Task item ::
Give the data again exactly, from its opening line through the line in which "Irakli Kobakhidze – sabotage against" appears.

=== Begin Enclosure ===

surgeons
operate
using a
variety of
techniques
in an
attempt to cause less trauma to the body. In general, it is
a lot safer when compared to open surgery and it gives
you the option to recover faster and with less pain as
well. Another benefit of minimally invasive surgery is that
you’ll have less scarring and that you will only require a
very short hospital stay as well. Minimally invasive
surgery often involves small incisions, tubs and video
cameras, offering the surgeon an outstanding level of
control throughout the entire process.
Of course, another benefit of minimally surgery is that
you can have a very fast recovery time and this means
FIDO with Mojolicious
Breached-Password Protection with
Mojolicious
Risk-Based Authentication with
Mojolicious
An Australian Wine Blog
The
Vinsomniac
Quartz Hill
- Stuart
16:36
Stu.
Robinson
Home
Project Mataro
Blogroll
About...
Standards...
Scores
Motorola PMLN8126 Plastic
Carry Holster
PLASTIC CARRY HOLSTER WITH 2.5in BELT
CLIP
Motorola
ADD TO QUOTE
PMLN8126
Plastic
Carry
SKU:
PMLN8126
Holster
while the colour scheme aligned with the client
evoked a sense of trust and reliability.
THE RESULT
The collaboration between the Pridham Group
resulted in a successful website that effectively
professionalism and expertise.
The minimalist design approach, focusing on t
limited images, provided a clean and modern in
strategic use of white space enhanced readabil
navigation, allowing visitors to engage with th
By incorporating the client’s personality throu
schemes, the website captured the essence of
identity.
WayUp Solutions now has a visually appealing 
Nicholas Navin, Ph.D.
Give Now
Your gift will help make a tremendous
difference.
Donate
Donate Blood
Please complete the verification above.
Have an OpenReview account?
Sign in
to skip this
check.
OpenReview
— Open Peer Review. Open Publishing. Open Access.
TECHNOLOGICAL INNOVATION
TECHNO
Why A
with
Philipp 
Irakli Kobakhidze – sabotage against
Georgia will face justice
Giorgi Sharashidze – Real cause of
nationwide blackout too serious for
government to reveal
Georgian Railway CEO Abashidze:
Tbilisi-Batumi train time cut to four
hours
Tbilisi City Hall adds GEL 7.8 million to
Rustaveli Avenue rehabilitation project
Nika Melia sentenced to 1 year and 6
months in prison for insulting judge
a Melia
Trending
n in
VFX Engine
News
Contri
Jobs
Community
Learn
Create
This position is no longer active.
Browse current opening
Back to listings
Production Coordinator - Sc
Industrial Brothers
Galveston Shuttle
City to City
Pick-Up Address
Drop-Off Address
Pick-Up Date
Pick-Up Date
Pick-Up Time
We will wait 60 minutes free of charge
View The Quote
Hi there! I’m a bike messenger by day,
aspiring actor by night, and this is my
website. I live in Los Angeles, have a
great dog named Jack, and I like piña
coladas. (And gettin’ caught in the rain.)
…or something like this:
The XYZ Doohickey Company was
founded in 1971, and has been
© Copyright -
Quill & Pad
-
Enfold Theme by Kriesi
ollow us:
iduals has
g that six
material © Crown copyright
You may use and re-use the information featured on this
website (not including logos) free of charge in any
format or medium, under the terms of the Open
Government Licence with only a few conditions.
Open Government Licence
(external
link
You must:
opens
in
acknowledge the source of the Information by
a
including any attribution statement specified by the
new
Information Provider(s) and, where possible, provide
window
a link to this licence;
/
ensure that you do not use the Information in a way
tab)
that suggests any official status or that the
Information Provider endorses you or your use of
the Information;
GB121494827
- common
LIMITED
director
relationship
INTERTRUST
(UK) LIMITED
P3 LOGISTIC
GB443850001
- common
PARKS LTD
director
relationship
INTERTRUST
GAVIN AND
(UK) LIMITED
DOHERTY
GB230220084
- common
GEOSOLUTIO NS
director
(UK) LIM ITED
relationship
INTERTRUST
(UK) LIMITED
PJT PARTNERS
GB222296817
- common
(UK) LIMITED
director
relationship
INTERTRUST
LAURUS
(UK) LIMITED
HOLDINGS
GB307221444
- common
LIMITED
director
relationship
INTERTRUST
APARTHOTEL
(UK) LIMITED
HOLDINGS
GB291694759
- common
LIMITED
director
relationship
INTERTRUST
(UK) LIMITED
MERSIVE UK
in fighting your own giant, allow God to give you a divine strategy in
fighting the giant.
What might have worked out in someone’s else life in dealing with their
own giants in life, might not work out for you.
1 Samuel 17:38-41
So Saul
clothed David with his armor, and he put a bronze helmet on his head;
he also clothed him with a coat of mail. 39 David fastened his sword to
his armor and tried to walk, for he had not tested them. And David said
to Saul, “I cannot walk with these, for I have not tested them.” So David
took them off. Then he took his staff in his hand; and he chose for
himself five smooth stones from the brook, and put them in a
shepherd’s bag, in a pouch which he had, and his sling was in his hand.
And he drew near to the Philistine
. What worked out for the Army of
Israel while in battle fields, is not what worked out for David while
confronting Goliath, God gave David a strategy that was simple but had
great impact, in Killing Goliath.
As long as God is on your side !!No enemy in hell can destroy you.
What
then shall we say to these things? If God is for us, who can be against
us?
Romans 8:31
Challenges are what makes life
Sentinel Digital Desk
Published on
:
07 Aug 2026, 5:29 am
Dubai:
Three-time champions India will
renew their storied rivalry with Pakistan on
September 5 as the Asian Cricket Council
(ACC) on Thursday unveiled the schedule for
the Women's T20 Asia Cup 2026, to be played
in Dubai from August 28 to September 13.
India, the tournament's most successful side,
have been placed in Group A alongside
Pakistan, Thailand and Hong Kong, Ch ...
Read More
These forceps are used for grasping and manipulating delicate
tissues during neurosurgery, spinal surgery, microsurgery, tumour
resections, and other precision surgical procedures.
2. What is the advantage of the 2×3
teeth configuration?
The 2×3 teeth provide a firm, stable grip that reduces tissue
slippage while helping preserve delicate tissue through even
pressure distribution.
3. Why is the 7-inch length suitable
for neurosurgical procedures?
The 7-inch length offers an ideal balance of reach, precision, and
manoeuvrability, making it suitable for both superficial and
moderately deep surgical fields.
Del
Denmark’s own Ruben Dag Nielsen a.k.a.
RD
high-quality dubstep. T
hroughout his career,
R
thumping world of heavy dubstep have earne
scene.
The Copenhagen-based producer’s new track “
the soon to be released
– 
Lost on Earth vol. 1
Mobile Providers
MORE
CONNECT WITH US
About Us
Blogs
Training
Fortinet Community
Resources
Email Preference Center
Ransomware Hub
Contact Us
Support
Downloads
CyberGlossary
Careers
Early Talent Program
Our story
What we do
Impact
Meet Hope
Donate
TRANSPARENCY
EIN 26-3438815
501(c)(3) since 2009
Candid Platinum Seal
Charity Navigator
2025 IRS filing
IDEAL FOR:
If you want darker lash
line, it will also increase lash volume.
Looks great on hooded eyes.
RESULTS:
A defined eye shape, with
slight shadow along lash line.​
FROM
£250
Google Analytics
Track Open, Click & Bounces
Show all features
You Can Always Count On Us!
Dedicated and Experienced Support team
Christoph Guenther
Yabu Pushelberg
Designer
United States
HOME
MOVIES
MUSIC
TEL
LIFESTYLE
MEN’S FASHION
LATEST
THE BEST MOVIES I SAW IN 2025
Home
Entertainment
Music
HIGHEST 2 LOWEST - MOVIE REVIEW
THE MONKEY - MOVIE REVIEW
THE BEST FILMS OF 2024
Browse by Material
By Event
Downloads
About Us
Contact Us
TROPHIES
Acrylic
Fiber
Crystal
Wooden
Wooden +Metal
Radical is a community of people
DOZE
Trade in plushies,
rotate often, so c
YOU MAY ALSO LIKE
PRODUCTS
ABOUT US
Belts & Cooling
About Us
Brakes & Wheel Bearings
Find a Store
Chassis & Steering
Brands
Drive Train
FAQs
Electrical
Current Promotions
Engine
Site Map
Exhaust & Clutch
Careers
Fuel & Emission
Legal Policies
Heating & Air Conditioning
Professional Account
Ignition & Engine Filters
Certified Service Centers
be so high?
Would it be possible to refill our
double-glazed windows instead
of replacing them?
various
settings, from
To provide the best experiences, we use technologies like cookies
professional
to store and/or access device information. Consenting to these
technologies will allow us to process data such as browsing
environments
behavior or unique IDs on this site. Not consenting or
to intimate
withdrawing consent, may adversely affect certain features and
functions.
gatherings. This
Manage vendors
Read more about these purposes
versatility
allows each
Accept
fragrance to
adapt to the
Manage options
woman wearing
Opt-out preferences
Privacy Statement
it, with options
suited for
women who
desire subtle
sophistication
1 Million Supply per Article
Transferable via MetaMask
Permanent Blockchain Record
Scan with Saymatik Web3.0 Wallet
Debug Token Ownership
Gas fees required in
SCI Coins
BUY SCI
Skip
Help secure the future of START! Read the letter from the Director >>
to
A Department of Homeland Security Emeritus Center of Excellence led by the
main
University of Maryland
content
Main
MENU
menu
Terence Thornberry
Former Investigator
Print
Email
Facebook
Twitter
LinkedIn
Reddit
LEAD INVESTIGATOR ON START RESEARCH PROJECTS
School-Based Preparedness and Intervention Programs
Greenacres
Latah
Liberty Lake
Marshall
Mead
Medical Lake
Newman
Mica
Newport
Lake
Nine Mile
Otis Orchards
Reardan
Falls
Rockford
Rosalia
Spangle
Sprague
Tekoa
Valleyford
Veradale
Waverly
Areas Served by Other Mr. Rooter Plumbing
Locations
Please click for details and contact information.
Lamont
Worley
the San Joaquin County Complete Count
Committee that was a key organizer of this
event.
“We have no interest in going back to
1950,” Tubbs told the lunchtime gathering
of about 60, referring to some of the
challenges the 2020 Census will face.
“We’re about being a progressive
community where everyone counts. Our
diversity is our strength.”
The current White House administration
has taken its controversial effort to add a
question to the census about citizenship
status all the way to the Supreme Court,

=== End Enclosure ===

Problem solution ::
surgeons
operate
using a
variety of
techniques
in an
attempt to cause less trauma to the body. In general, it is
a lot safer when compared to open surgery and it gives
you the option to recover faster and with less pain as
well. Another benefit of minimally invasive surgery is that
you’ll have less scarring and that you will only require a
very short hospital stay as well. Minimally invasive
surgery often involves small incisions, tubs and video
cameras, offering the surgeon an outstanding level of
control throughout the entire process.
Of course, another benefit of minimally surgery is that
you can have a very fast recovery time and this means
FIDO with Mojolicious
Breached-Password Protection with
Mojolicious
Risk-Based Authentication with
Mojolicious
An Australian Wine Blog
The
Vinsomniac
Quartz Hill
- Stuart
16:36
Stu.
Robinson
Home
Project Mataro
Blogroll
About...
Standards...
Scores
Motorola PMLN8126 Plastic
Carry Holster
PLASTIC CARRY HOLSTER WITH 2.5in BELT
CLIP
Motorola
ADD TO QUOTE
PMLN8126
Plastic
Carry
SKU:
PMLN8126
Holster
while the colour scheme aligned with the client
evoked a sense of trust and reliability.
THE RESULT
The collaboration between the Pridham Group
resulted in a successful website that effectively
professionalism and expertise.
The minimalist design approach, focusing on t
limited images, provided a clean and modern in
strategic use of white space enhanced readabil
navigation, allowing visitors to engage with th
By incorporating the client’s personality throu
schemes, the website captured the essence of
identity.
WayUp Solutions now has a visually appealing 
Nicholas Navin, Ph.D.
Give Now
Your gift will help make a tremendous
difference.
Donate
Donate Blood
Please complete the verification above.
Have an OpenReview account?
Sign in
to skip this
check.
OpenReview
— Open Peer Review. Open Publishing. Open Access.
TECHNOLOGICAL INNOVATION
TECHNO
Why A
with
Philipp 
Irakli Kobakhidze – sabotage against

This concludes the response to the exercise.